BEGIN DATA

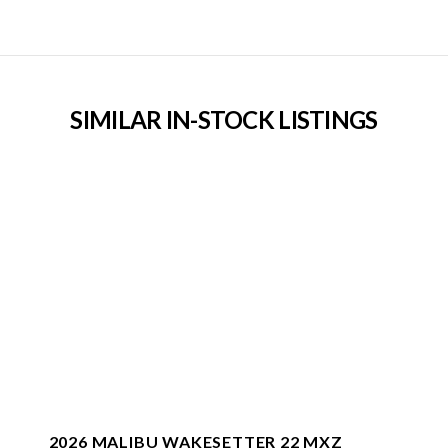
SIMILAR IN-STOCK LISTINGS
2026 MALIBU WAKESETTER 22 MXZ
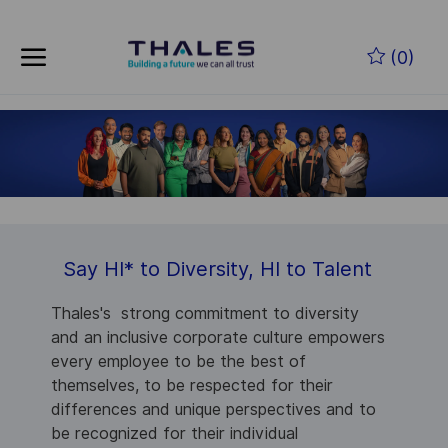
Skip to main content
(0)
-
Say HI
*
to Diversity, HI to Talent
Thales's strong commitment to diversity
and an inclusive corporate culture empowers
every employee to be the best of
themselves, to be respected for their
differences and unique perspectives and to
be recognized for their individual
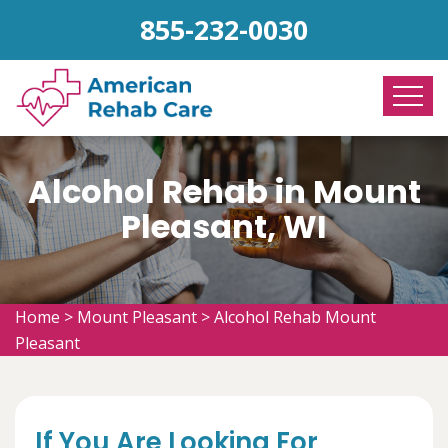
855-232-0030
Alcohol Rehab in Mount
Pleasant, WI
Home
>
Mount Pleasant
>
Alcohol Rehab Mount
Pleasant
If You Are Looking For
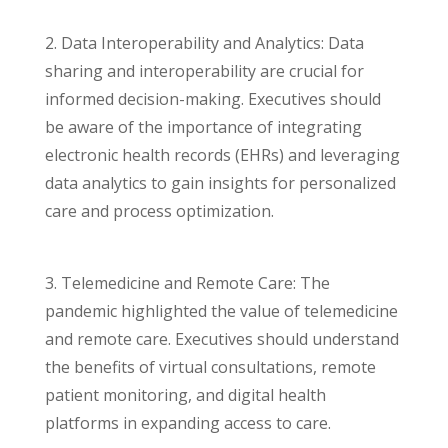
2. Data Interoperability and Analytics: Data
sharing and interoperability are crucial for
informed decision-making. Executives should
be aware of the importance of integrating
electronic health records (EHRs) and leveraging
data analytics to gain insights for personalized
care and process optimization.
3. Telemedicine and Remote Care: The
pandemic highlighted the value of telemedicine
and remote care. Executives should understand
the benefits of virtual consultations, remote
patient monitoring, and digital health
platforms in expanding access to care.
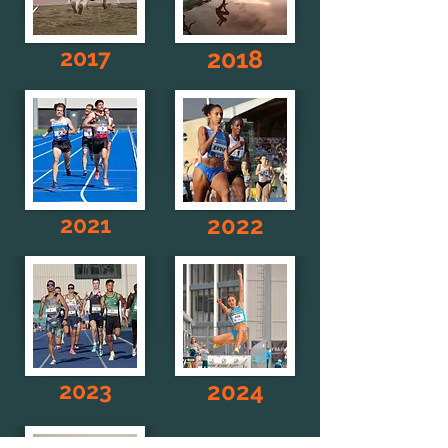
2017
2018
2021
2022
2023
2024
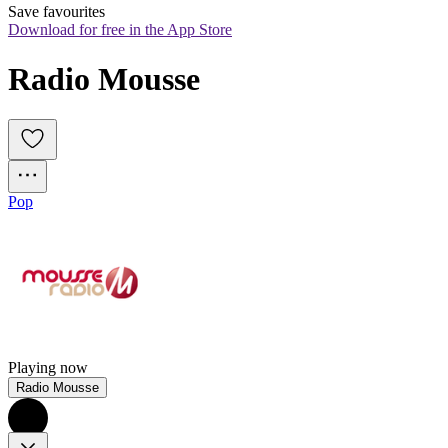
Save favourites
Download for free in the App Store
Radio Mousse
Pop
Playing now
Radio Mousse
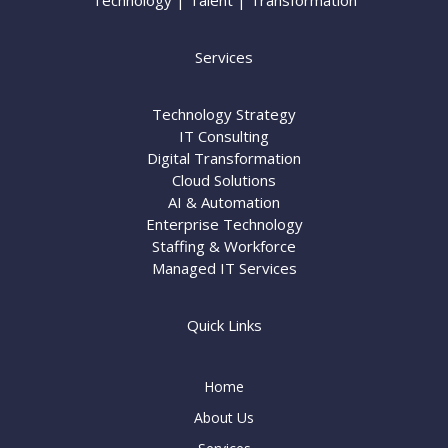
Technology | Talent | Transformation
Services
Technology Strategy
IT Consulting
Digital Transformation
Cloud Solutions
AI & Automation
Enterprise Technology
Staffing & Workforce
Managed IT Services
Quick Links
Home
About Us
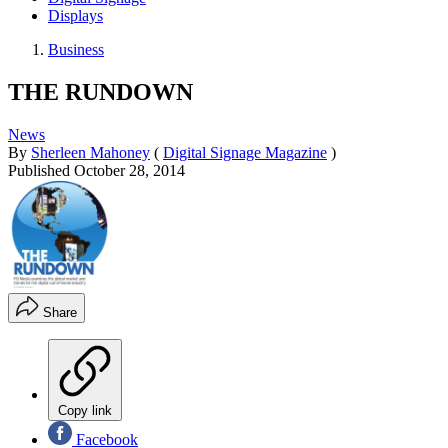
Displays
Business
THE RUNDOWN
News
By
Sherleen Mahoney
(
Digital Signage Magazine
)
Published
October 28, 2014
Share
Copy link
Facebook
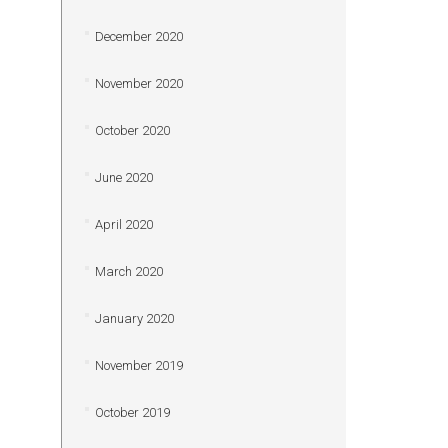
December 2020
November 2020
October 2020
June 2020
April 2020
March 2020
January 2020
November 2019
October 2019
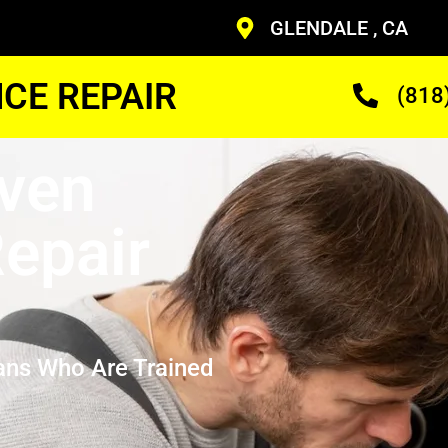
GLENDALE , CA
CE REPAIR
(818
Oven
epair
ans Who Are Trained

END DATA
BEGIN DATA

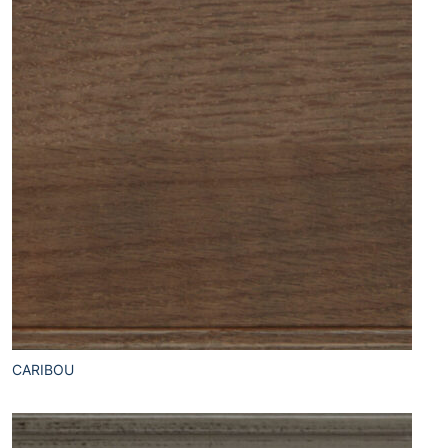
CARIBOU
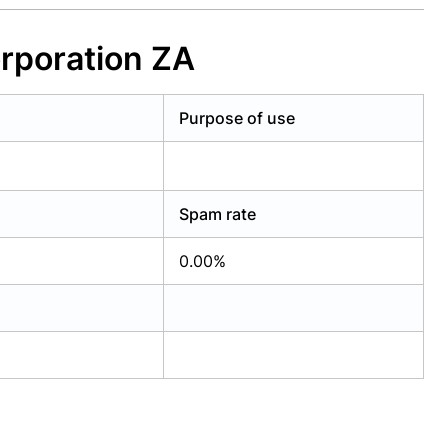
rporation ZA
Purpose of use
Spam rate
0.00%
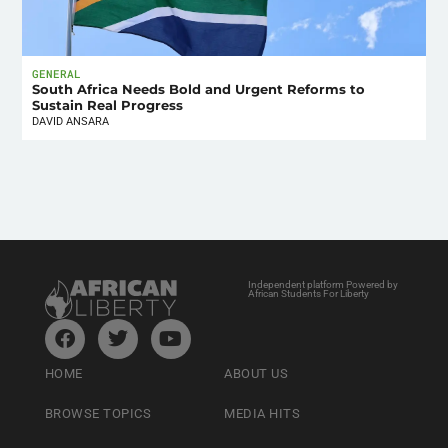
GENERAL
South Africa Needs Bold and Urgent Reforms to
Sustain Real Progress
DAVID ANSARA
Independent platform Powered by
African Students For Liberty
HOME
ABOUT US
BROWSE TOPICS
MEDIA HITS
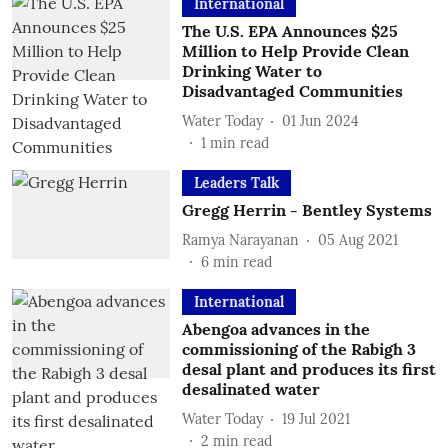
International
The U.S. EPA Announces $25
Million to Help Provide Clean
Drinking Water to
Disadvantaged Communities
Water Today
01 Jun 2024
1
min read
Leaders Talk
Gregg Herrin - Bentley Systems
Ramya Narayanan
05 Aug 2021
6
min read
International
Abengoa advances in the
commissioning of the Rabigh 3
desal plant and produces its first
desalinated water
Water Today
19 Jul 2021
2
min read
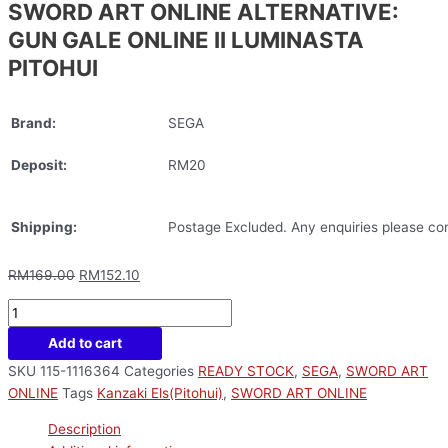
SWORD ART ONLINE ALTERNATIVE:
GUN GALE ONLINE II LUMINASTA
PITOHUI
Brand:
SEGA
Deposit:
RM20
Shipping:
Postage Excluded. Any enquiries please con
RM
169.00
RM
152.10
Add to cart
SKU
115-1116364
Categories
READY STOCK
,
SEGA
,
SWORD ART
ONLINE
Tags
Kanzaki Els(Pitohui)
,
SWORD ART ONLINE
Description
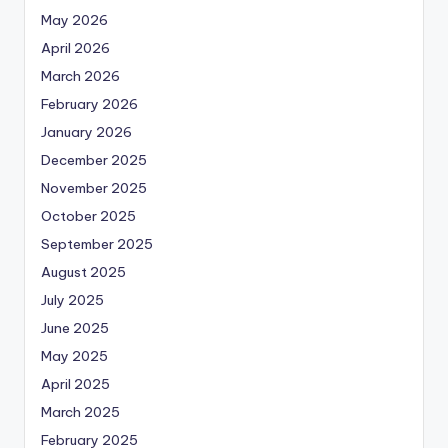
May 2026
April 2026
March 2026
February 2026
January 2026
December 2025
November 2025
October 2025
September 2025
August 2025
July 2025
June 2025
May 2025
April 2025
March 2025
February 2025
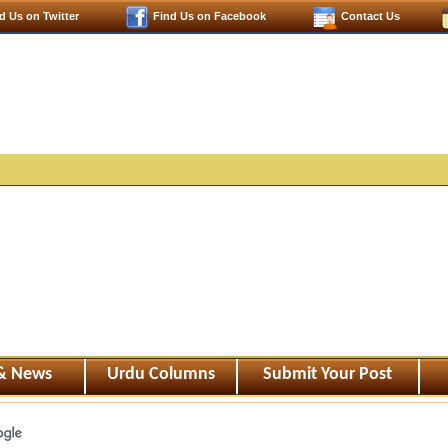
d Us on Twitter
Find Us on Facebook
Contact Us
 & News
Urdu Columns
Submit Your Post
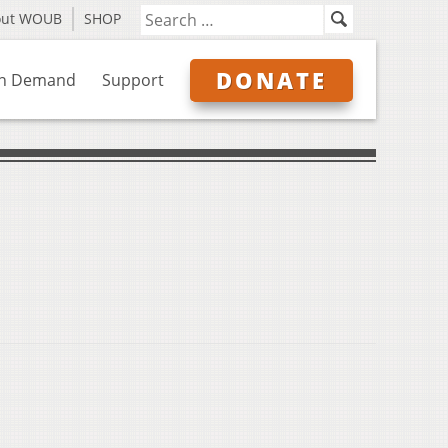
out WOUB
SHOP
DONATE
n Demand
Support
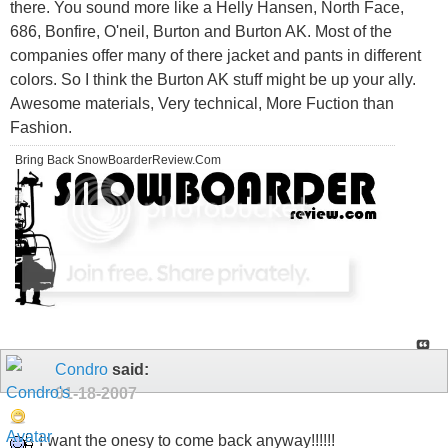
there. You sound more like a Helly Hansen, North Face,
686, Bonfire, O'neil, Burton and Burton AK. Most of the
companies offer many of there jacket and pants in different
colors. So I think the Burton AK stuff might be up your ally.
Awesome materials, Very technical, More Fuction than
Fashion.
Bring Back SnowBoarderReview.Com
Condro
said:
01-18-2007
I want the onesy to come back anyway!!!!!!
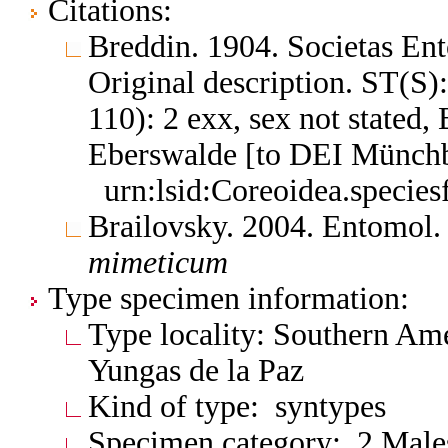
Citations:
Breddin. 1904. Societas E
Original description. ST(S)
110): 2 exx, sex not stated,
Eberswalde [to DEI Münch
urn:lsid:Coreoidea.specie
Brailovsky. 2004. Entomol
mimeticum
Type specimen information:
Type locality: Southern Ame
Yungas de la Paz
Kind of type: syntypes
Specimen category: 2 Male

END DATA
BEGIN DATA

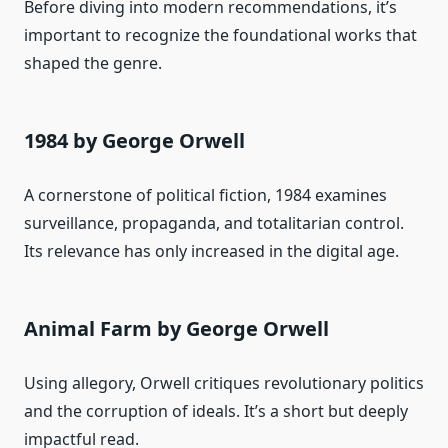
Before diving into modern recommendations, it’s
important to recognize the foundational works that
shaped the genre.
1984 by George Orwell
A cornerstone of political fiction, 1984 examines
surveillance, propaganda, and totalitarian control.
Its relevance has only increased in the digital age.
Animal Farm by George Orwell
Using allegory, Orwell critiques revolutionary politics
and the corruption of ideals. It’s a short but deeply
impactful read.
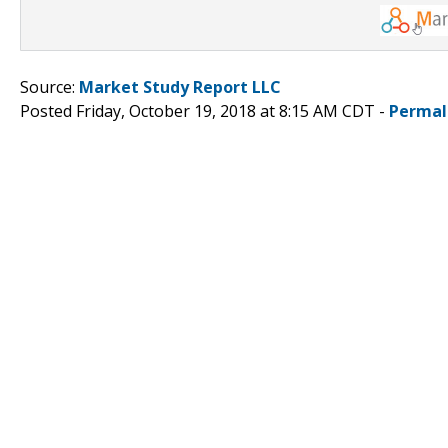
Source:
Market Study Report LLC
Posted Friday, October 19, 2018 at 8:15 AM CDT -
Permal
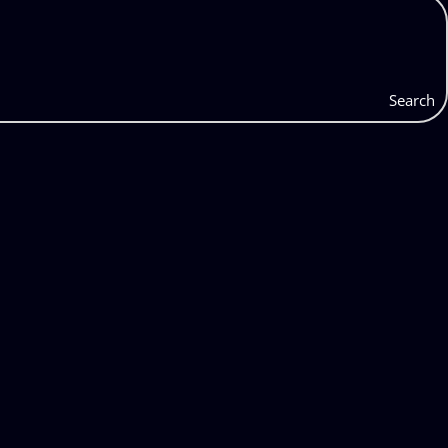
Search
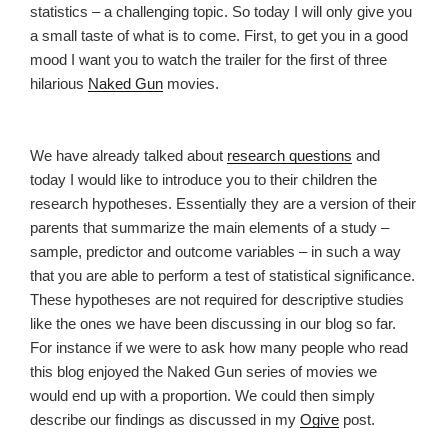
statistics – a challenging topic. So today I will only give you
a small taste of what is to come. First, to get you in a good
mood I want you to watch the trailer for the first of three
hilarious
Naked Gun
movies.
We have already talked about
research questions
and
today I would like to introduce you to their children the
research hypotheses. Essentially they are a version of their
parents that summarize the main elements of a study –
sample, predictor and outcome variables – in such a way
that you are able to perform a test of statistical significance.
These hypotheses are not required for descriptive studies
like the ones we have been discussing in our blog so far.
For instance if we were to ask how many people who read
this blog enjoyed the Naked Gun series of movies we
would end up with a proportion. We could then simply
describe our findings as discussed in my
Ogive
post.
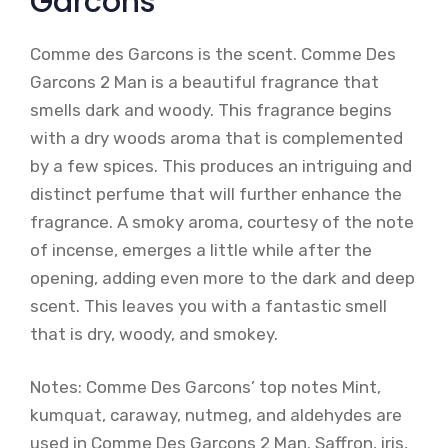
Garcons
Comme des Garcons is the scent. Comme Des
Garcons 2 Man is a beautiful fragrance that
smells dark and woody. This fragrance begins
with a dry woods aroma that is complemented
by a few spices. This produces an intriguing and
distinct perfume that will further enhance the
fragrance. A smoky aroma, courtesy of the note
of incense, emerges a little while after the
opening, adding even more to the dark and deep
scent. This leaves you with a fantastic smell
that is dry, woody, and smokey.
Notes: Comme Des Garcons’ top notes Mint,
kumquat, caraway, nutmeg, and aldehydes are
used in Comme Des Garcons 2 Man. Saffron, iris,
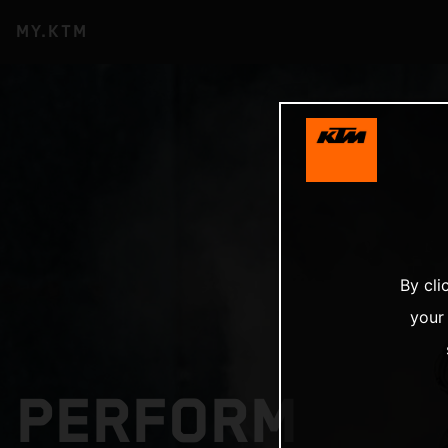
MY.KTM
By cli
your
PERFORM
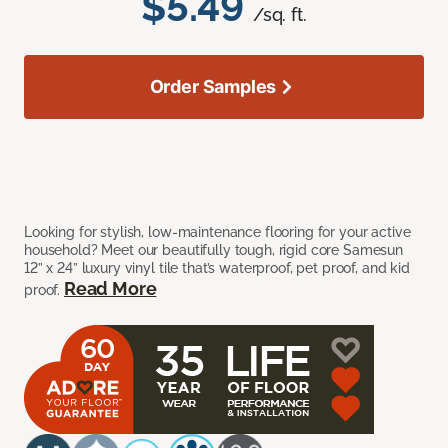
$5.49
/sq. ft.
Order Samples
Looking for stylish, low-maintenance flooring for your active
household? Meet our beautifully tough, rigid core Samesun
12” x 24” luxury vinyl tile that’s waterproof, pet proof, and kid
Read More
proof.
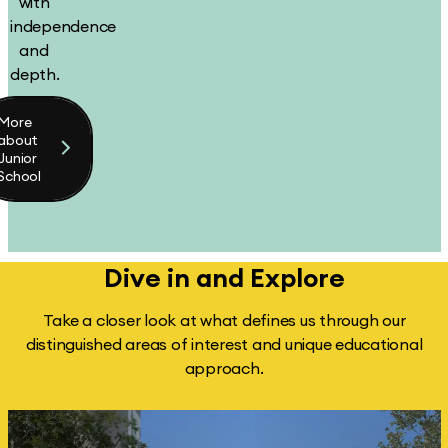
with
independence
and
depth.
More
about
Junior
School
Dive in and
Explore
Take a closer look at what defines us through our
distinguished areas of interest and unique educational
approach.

END DATA

Would you please state how many lines in the material hold "there"? The number alone will do.

2